半導体不足が産業全般に波及 ゲーム機など打撃、長期化の恐れ (1/2ページ)

 世界的な半導体不足の影響が、自動車業界以外のさまざまな分野に波及している。

 新型コロナウイルス禍の初期段階だった昨春、半導体の発注を大幅に削減した自動車・電子機器各社は目下、再発注が急務だが、アップルなど大手スマホメーカー向け供給への対応に忙殺されている半導体メーカーからは断られるだけだ。

 自動車各社は最悪の苦境に陥り、ゼネラル・モーターズ(GM)は今月、北米3工場の操業停止を余儀なくされ、フォード・モーターは短期的な20%の生産削減の準備を進めている。

 半導体不足を訴える業界は増え、新型コロナに加え、「iPhone(アイフォーン)12」などの第5世代(5G)移動通信対応の新モデルの人気で、消費者関連業界全体を悩ませる生産能力不足が悪化している状況が浮き彫りになった。半導体不足により自動車業界だけで610億ドル(約6兆4000億円)の売上高が失われる見込みだが、現在のような早期の段階で数値化するのは難しいものの、電子機器業界が被る打撃ははるかに大きくなる可能性がある。

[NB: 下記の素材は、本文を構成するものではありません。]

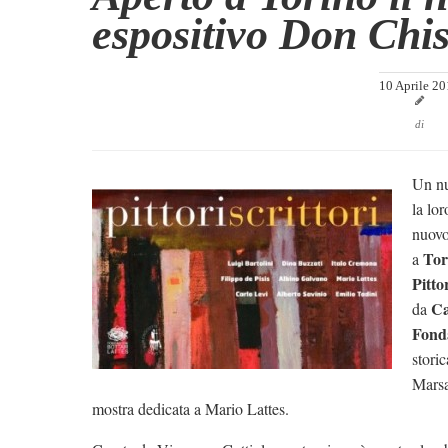
espositivo Don Chis
10 Aprile 2
di
Un nu
la lor
nuov
Tor
a
Pittor
Ca
da
Fonda
stori
Marsa
mostra dedicata a Mario Lattes.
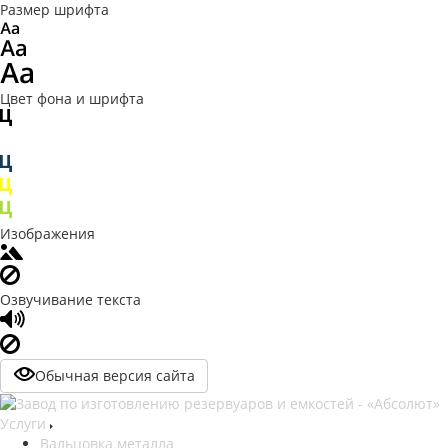
Размер шрифта
Цвет фона и шрифта
Изображения
Озвучивание текста
Обычная версия сайта
Услуги
Вальцовка металла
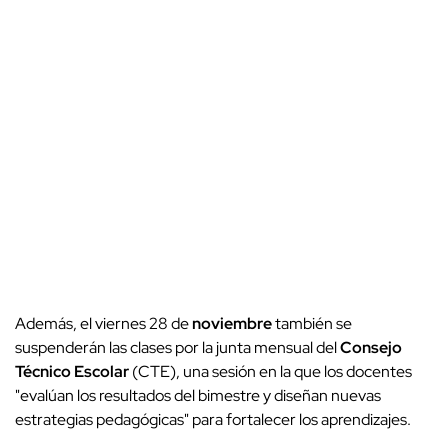
Además, el viernes 28 de
noviembre
también se
suspenderán las clases por la junta mensual del
Consejo
Técnico Escolar
(CTE), una sesión en la que los docentes
"evalúan los resultados del bimestre y diseñan nuevas
estrategias pedagógicas" para fortalecer los aprendizajes.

 通信機器向け半導体最大手クアルコムの主要顧客であるアップルは、一部の新たなハイエンド型アイフォーンの販売が部品不足で妨げられていると説明。欧州のNXPセミコンダクターズとインフィニオン・テクノロジーズはもはや自動車業界だけが制約を課せられているわけではないと示唆した。

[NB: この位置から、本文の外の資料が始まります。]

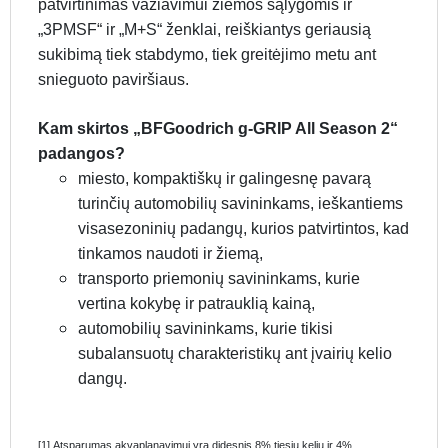
patvirtinimas važiavimui žiemos sąlygomis ir
„3PMSF“ ir „M+S“ ženklai, reiškiantys geriausią
sukibimą tiek stabdymo, tiek greitėjimo metu ant
snieguoto paviršiaus.
Kam skirtos „BFGoodrich g-GRIP All Season 2“
padangos?
miesto, kompaktiškų ir galingesnę pavarą
turinčių automobilių savininkams, ieškantiems
visasezoninių padangų, kurios patvirtintos, kad
tinkamos naudoti ir žiemą,
transporto priemonių savininkams, kurie
vertina kokybę ir patrauklią kainą,
automobilių savininkams, kurie tikisi
subalansuotų charakteristikų ant įvairių kelio
dangų.
[1] Atsparumas akvaplanavimui yra didesnis 8% tiesiu keliu ir 4%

 影響はゲーム機メーカーにも及び、任天堂やソニー、マイクロソフトは約1年にわたり十分な数の「スイッチ」「プレイステーション」「Xbox」の生産に苦慮してきた。関係者によれば、ゲームハードウエア業界は21年の半導体供給について、改善する前にさらに悪化し、次の年末商戦も打撃を受ける可能性があるとみている。